═══ RECORD SET

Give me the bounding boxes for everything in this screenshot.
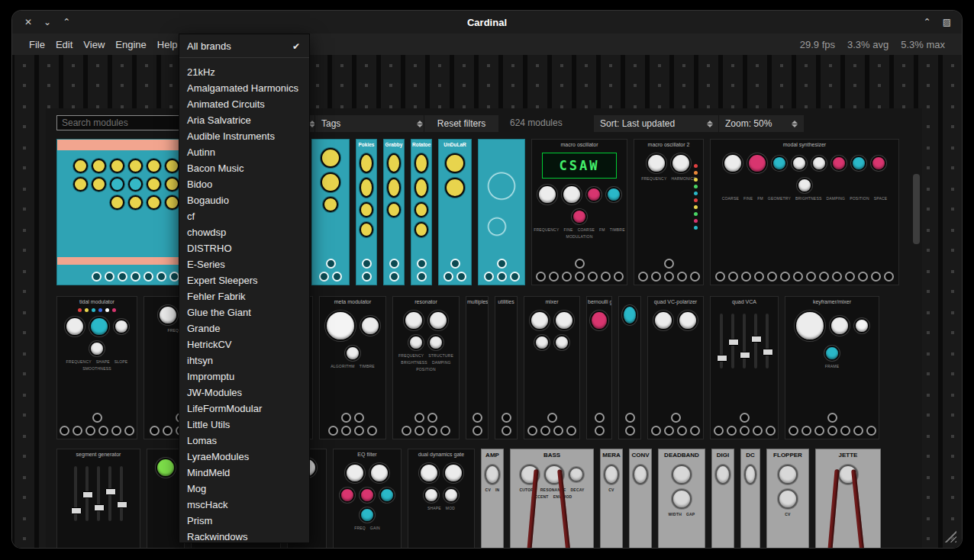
expand-icon[interactable]: ⌃: [924, 18, 931, 27]
module-mixer[interactable]: mixer: [524, 296, 580, 439]
module-title: DC: [741, 449, 760, 460]
brand-item-bidoo[interactable]: Bidoo: [179, 176, 309, 192]
brand-item-glue-the-giant[interactable]: Glue the Giant: [179, 304, 309, 320]
brand-item-mog[interactable]: Mog: [179, 481, 309, 497]
slider-thumb-icon: [105, 488, 116, 495]
module-jette[interactable]: JETTE: [815, 449, 881, 548]
brand-item-ihtsyn[interactable]: ihtsyn: [179, 352, 309, 369]
brand-item-fehler-fabrik[interactable]: Fehler Fabrik: [179, 288, 309, 304]
search-input[interactable]: [56, 115, 180, 130]
tags-filter-select[interactable]: Tags: [314, 114, 430, 133]
module-quad-vca[interactable]: quad VCA: [710, 296, 779, 439]
module-digi[interactable]: DIGI: [711, 449, 734, 548]
brand-item-aria-salvatrice[interactable]: Aria Salvatrice: [179, 112, 309, 128]
jack-port-icon: [714, 426, 724, 436]
module-title: UnDuLaR: [439, 140, 471, 149]
chevron-up-icon[interactable]: ⌃: [63, 18, 70, 27]
brand-item-mschack[interactable]: mscHack: [179, 497, 309, 513]
module-resonator[interactable]: resonatorFREQUENCYSTRUCTUREBRIGHTNESSDAM…: [392, 296, 460, 439]
module-macro-oscillator-2[interactable]: macro oscillator 2FREQUENCYHARMONICS: [634, 139, 704, 285]
knob-icon: [73, 159, 88, 173]
module-rotatoes[interactable]: Rotatoes: [411, 139, 432, 285]
module-conv[interactable]: CONV: [629, 449, 652, 548]
module-grabby[interactable]: Grabby: [383, 139, 405, 285]
module-pokies[interactable]: Pokies: [356, 139, 377, 285]
module-unnamed[interactable]: [478, 139, 525, 285]
close-icon[interactable]: ✕: [24, 18, 32, 27]
module-dc[interactable]: DC: [740, 449, 760, 548]
module-utilities[interactable]: utilities: [495, 296, 518, 439]
brand-item-grande[interactable]: Grande: [179, 320, 309, 336]
jack-port-icon: [362, 272, 372, 282]
brand-item-lyraemodules[interactable]: LyraeModules: [179, 449, 309, 465]
knob-icon: [165, 177, 179, 191]
brand-item-amalgamated-harmonics[interactable]: Amalgamated Harmonics: [179, 80, 309, 96]
module-flopper[interactable]: FLOPPERCV: [766, 449, 809, 548]
brand-item-expert-sleepers[interactable]: Expert Sleepers: [179, 272, 309, 288]
vertical-scrollbar-thumb[interactable]: [913, 174, 920, 244]
brand-item-21khz[interactable]: 21kHz: [179, 64, 309, 80]
slider-icon: [97, 466, 100, 521]
menu-item-edit[interactable]: Edit: [56, 39, 73, 50]
menu-item-file[interactable]: File: [29, 39, 45, 50]
module-title: dual dynamics gate: [408, 449, 474, 459]
app-logo-icon[interactable]: ▨: [943, 18, 951, 27]
jack-port-icon: [450, 259, 460, 269]
brand-item-impromptu[interactable]: Impromptu: [179, 369, 309, 385]
module-quad-vc-polarizer[interactable]: quad VC-polarizer: [647, 296, 704, 439]
brand-item-cf[interactable]: cf: [179, 208, 309, 224]
module-mera[interactable]: MERACV: [600, 449, 623, 548]
module-undular[interactable]: UnDuLaR: [438, 139, 472, 285]
knob-label: WIDTH: [669, 512, 682, 517]
sort-select[interactable]: Sort: Last updated: [593, 114, 720, 133]
module-keyframer-mixer[interactable]: keyframer/mixerFRAME: [785, 296, 879, 439]
brand-item-mindmeld[interactable]: MindMeld: [179, 465, 309, 481]
knob-icon: [622, 305, 637, 325]
brand-item-e-series[interactable]: E-Series: [179, 256, 309, 272]
brand-item-bacon-music[interactable]: Bacon Music: [179, 160, 309, 176]
menu-item-view[interactable]: View: [83, 39, 105, 50]
brand-item-lomas[interactable]: Lomas: [179, 433, 309, 449]
brand-item-autinn[interactable]: Autinn: [179, 144, 309, 160]
knob-icon: [672, 465, 692, 484]
jack-port-icon: [575, 272, 585, 282]
brand-item-lifeformmodular[interactable]: LifeFormModular: [179, 401, 309, 417]
module-meta-modulator[interactable]: meta modulatorALGORITHMTIMBRE: [319, 296, 386, 439]
module-dual-dynamics-gate[interactable]: dual dynamics gateSHAPEMOD: [408, 449, 475, 548]
knob-icon: [379, 488, 395, 503]
jack-port-icon: [819, 272, 829, 282]
module-deadband[interactable]: DEADBANDWIDTHGAP: [658, 449, 705, 548]
knob-labels: CUTOFFRESONANCEDECAYACCENTENV MOD: [511, 486, 593, 500]
module-amp[interactable]: AMPCVIN: [481, 449, 504, 548]
brand-item-prism[interactable]: Prism: [179, 513, 309, 529]
brand-item-hetrickcv[interactable]: HetrickCV: [179, 336, 309, 352]
module-tidal-modulator[interactable]: tidal modulatorFREQUENCYSHAPESLOPESMOOTH…: [56, 296, 137, 439]
menu-item-help[interactable]: Help: [157, 39, 178, 50]
jack-port-icon: [354, 413, 364, 423]
brand-item-bogaudio[interactable]: Bogaudio: [179, 192, 309, 208]
brand-item-chowdsp[interactable]: chowdsp: [179, 224, 309, 240]
brand-dropdown-selected[interactable]: All brands ✔: [179, 34, 309, 57]
brand-item-rackwindows[interactable]: Rackwindows: [179, 529, 309, 543]
brand-item-distrho[interactable]: DISTRHO: [179, 240, 309, 256]
brand-item-jw-modules[interactable]: JW-Modules: [179, 385, 309, 401]
chevron-down-icon[interactable]: ⌄: [44, 18, 51, 27]
menu-item-engine[interactable]: Engine: [115, 39, 146, 50]
module-bernoulli-gate[interactable]: bernoulli gate: [586, 296, 612, 439]
module-modal-synthesizer[interactable]: modal synthesizerCOARSEFINEFMGEOMETRYBRI…: [710, 139, 899, 285]
module-macro-oscillator[interactable]: macro oscillatorCSAWFREQUENCYFINECOARSEF…: [531, 139, 627, 285]
brand-item-little-utils[interactable]: Little Utils: [179, 417, 309, 433]
module-segment-generator[interactable]: segment generator: [56, 449, 140, 548]
reset-filters-button[interactable]: Reset filters: [424, 114, 499, 133]
knob-icon: [562, 185, 582, 204]
knob-label: COARSE: [578, 227, 595, 232]
module-unnamed[interactable]: [311, 139, 350, 285]
module-multiples[interactable]: multiples: [466, 296, 489, 439]
module-bass[interactable]: BASSCUTOFFRESONANCEDECAYACCENTENV MOD: [510, 449, 594, 548]
brand-item-animated-circuits[interactable]: Animated Circuits: [179, 96, 309, 112]
jack-port-icon: [85, 426, 95, 436]
zoom-select[interactable]: Zoom: 50%: [718, 114, 805, 133]
module-eq-filter[interactable]: EQ filterFREQGAIN: [333, 449, 402, 548]
module-unnamed[interactable]: [618, 296, 641, 439]
brand-item-audible-instruments[interactable]: Audible Instruments: [179, 128, 309, 144]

══════

TASK TO CARRY OUT
From the data, pick out every line that includes "port".

RESULT FOR THIS TASK
jack-port-icon: [714, 426, 724, 436]
jack-port-icon: [362, 272, 372, 282]
jack-port-icon: [450, 259, 460, 269]
jack-port-icon: [575, 272, 585, 282]
jack-port-icon: [819, 272, 829, 282]
jack-port-icon: [354, 413, 364, 423]
jack-port-icon: [85, 426, 95, 436]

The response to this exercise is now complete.